→ Exercise
Look through the material below and copy exactly the lines from the line with "Der packende Abschluss" to the line with "Freundinnen und Freunde", those two lines included.

→ Data for analysis
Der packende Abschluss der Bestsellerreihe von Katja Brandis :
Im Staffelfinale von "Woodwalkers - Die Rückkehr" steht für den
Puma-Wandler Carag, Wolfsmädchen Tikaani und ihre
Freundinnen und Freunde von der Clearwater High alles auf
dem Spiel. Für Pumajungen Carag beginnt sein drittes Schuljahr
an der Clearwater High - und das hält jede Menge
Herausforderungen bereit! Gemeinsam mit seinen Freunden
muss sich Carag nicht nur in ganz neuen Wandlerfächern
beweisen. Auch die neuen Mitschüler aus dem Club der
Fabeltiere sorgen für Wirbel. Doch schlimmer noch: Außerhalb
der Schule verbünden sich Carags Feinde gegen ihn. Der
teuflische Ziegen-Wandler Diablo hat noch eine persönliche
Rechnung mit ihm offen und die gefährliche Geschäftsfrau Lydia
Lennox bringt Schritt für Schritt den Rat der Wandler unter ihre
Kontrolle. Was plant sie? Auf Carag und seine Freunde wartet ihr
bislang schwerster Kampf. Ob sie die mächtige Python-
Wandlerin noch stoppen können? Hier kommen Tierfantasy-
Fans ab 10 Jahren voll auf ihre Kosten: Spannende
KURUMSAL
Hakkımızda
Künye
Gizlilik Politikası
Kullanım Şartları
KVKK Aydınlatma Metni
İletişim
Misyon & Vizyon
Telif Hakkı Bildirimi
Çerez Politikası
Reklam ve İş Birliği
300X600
...
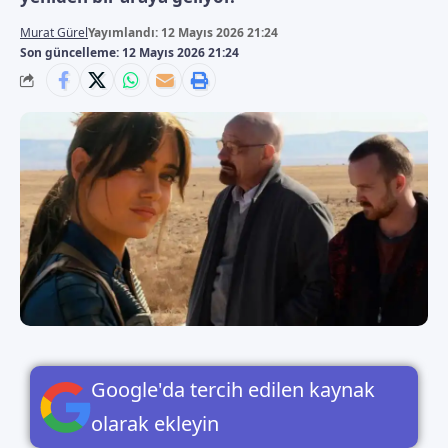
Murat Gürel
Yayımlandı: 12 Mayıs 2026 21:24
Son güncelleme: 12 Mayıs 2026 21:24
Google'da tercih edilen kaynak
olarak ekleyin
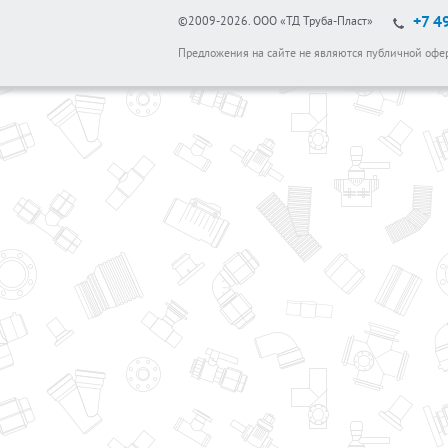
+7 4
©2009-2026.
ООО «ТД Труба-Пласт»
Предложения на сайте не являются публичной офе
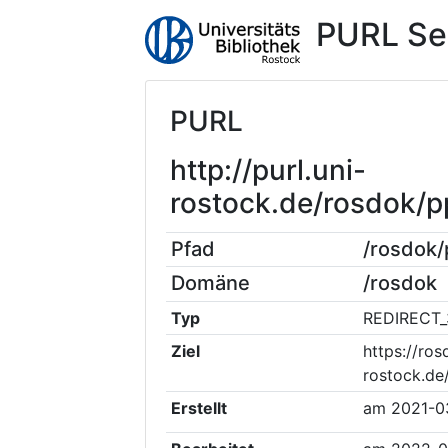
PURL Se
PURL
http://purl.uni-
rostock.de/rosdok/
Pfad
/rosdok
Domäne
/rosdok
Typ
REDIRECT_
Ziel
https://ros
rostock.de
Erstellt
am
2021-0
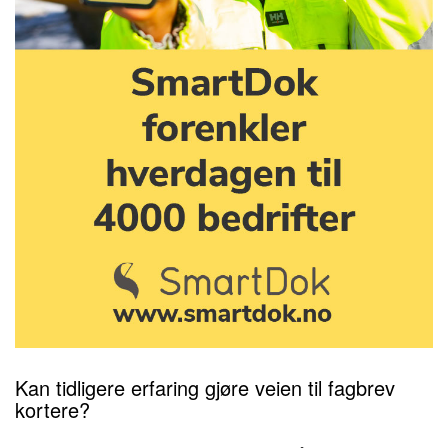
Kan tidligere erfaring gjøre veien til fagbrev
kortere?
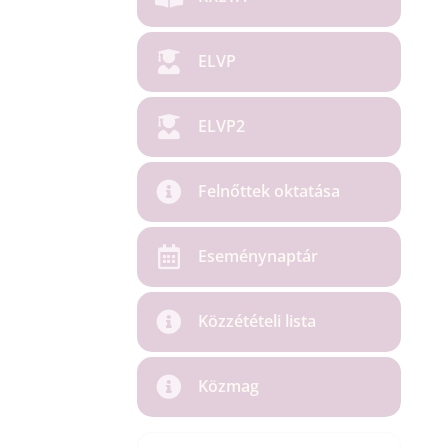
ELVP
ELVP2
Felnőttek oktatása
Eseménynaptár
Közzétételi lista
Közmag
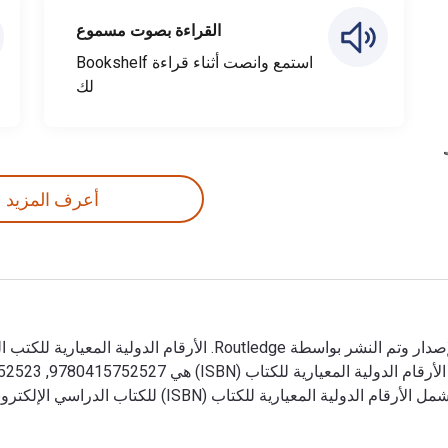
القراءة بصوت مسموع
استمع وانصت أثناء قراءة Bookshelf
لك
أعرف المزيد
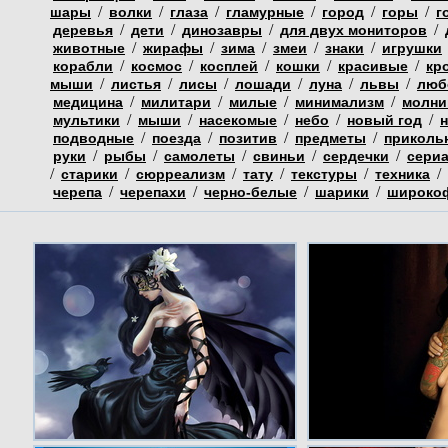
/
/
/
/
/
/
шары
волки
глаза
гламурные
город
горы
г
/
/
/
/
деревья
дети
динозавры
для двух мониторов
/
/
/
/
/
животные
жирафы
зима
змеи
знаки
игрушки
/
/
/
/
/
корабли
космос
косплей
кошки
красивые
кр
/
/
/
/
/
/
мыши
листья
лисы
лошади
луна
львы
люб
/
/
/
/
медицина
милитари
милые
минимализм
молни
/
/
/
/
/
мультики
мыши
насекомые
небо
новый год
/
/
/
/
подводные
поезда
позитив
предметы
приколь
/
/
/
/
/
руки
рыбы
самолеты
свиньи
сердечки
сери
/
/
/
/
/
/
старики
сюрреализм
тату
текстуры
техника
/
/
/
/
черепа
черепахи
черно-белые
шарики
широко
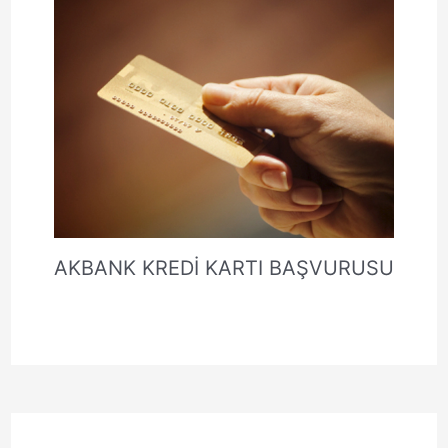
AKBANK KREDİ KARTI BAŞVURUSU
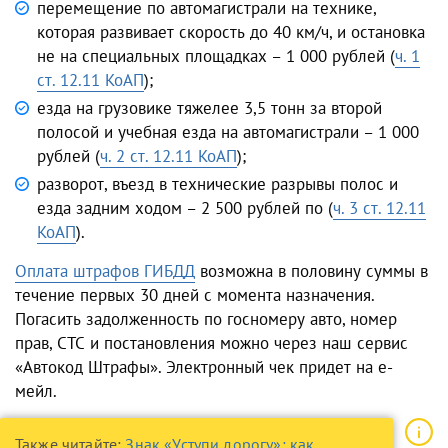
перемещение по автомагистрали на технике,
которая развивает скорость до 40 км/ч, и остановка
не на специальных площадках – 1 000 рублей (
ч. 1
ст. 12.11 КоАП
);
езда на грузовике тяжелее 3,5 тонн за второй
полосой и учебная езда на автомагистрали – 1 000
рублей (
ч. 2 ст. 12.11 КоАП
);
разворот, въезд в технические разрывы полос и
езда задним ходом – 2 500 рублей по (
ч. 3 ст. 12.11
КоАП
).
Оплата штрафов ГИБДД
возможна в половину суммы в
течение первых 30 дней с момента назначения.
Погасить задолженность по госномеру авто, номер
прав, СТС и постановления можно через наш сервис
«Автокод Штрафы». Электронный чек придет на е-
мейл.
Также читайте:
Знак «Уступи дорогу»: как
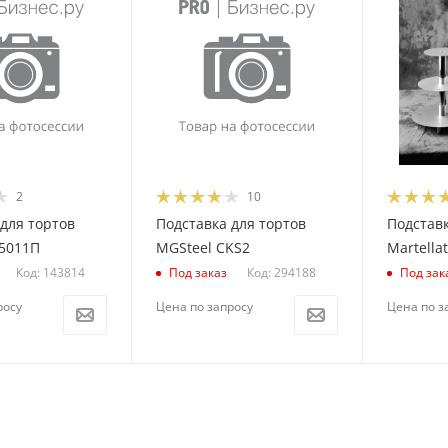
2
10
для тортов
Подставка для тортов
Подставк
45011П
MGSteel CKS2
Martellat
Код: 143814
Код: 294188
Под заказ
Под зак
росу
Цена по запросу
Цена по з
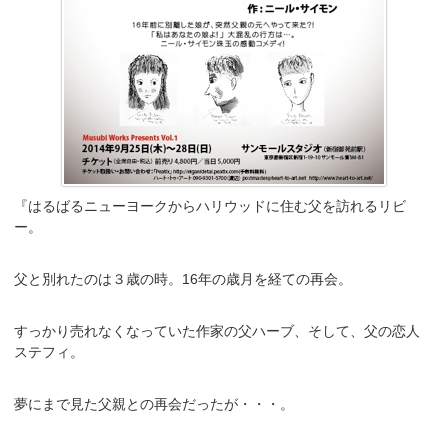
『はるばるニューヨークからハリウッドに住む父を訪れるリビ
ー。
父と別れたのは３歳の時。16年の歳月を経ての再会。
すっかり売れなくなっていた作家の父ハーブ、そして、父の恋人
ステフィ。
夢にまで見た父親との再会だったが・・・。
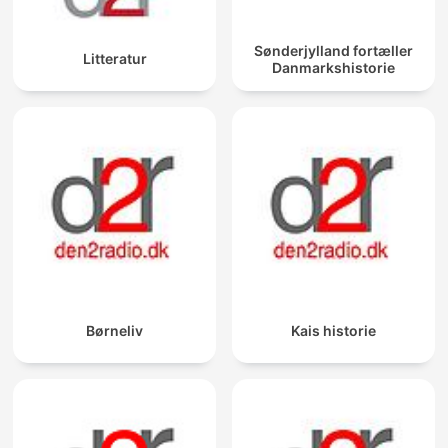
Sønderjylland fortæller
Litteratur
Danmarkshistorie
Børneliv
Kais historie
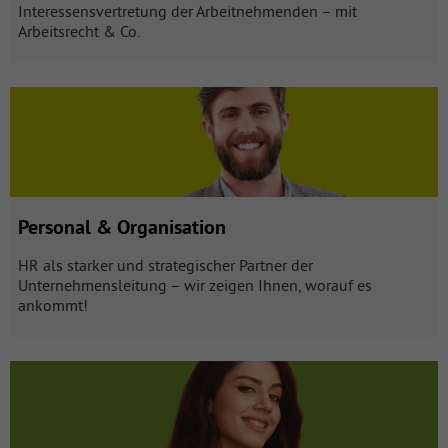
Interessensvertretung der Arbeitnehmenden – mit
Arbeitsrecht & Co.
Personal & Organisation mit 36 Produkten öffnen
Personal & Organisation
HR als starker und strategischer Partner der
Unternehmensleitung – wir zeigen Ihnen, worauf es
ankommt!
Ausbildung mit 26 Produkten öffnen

→ Your solution
Der packende Abschluss der Bestsellerreihe von Katja Brandis :
Im Staffelfinale von "Woodwalkers - Die Rückkehr" steht für den
Puma-Wandler Carag, Wolfsmädchen Tikaani und ihre
Freundinnen und Freunde von der Clearwater High alles auf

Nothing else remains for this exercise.